NumPy: 4 ways to disable future/depreciated warnings

Updated: March 1, 2024 By: Guest Contributor Post a comment

When working with NumPy, it’s common to encounter ‘FutureWarning’ or ‘DeprecationWarning’ notifications. These warnings are designed to inform users about changes in the future versions of NumPy that might affect the current codebase. While these warnings are useful for developers to future-proof their code, there may be scenarios where you would want to temporarily suppress these warnings during development or production. This tutorial will guide you through several methods to disable future and depreciation warnings in NumPy, complete with code examples.

Understanding NumPy Warnings

Before diving into how to suppress these warnings, let’s briefly understand what they signify:

  • FutureWarning: Indicates that a particular feature or aspect of NumPy is going to change in a future version, which might affect your code if it relies on the current behavior.
  • DeprecationWarning: Alerts you that a specific feature or function is deprecated and might be removed in future releases.

Method 1: Using the warnings Module

Python’s built-in warnings module is the most straightforward way to suppress warnings. You can target just the NumPy warnings or all warnings in your session.

import numpy as np
import warnings

# Suppress all future warnings
warnings.filterwarnings('ignore', category=FutureWarning)

# Suppress DeprecationWarnings
warnings.filterwarnings('ignore', category=DeprecationWarning)
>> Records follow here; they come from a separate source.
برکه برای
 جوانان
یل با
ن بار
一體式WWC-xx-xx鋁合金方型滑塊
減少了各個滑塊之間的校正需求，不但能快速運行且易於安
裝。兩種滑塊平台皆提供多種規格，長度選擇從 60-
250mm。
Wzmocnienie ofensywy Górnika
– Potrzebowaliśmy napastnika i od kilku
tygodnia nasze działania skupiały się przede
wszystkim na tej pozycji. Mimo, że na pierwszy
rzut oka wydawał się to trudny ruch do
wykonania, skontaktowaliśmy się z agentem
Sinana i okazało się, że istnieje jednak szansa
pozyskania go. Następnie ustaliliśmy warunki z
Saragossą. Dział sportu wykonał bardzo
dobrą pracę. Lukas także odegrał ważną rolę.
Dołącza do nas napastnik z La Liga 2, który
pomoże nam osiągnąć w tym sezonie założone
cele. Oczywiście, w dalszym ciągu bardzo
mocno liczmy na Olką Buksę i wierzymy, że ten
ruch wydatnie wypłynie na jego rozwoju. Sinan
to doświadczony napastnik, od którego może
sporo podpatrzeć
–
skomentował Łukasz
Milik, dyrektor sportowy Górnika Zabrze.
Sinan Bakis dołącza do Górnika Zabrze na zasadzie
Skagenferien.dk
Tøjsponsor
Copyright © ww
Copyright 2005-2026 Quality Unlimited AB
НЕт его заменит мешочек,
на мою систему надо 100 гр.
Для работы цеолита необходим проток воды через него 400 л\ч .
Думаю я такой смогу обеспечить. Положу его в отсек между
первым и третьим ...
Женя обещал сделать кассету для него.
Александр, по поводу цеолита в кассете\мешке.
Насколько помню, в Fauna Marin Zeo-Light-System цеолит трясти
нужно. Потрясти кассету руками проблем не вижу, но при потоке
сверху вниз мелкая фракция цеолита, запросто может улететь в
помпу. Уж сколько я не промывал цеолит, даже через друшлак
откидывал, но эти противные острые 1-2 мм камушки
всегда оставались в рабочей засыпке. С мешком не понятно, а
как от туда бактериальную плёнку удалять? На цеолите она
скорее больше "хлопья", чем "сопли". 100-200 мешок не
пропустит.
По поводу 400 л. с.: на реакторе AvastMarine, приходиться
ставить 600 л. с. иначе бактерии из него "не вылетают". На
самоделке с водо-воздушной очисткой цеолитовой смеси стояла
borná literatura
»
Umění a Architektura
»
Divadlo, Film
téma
Method 2: Setting a Global Filter

If you wish to suppress all warnings universally, including those not generated by NumPy, you can use a more global approach.

import warnings
warnings.filterwarnings('ignore')

Method 3: Using contextlib for Temporary Suppression

Sometimes, you may want to suppress warnings only temporarily, particularly when running specific blocks of code. The contextlib module can be helpful in these scenarios to create a context where warnings are suppressed.
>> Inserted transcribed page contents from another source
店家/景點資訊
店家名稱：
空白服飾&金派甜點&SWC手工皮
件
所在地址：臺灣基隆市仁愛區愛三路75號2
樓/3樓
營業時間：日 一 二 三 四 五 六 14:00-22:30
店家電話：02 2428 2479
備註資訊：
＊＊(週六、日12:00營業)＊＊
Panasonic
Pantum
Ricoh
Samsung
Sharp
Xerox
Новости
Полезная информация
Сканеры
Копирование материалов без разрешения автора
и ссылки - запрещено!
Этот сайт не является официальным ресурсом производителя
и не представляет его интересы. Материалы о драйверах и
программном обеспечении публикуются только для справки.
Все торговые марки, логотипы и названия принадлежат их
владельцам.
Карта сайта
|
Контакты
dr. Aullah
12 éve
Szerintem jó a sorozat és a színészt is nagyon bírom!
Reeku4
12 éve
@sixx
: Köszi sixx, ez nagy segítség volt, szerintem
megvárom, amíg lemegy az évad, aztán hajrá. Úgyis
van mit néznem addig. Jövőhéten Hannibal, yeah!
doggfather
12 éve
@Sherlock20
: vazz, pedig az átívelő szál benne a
from contextlib import suppress
import warnings

with suppress(warnings.WarningMessage):
    # Code block where you want to suppress the warnings
    pass

Method 4: NumPy-specific Warning Controls

In addition to the above, NumPy offers its method for controlling warnings through its seterr function. This can be particularly useful for managing warnings related to floating point errors.

import numpy as np

# Ignore all NumPy warnings (Useful for floating point warnings)
np.seterr(all='ignore')

Conclusion

Managing warnings efficiently can make your development process smoother and your code cleaner. Whether you choose to suppress warnings globally or locally, remember that these warnings are there for a reason. They serve as a gentle reminder that parts of your code may need updating in the near future. Hence, while it’s okay to suppress them temporarily, always plan to review and address these warnings appropriately. Through this tutorial, you’ve learned four methods to disable future and depreciation warnings in NumPy, enabling you to focus on what’s important – writing effective and efficient code.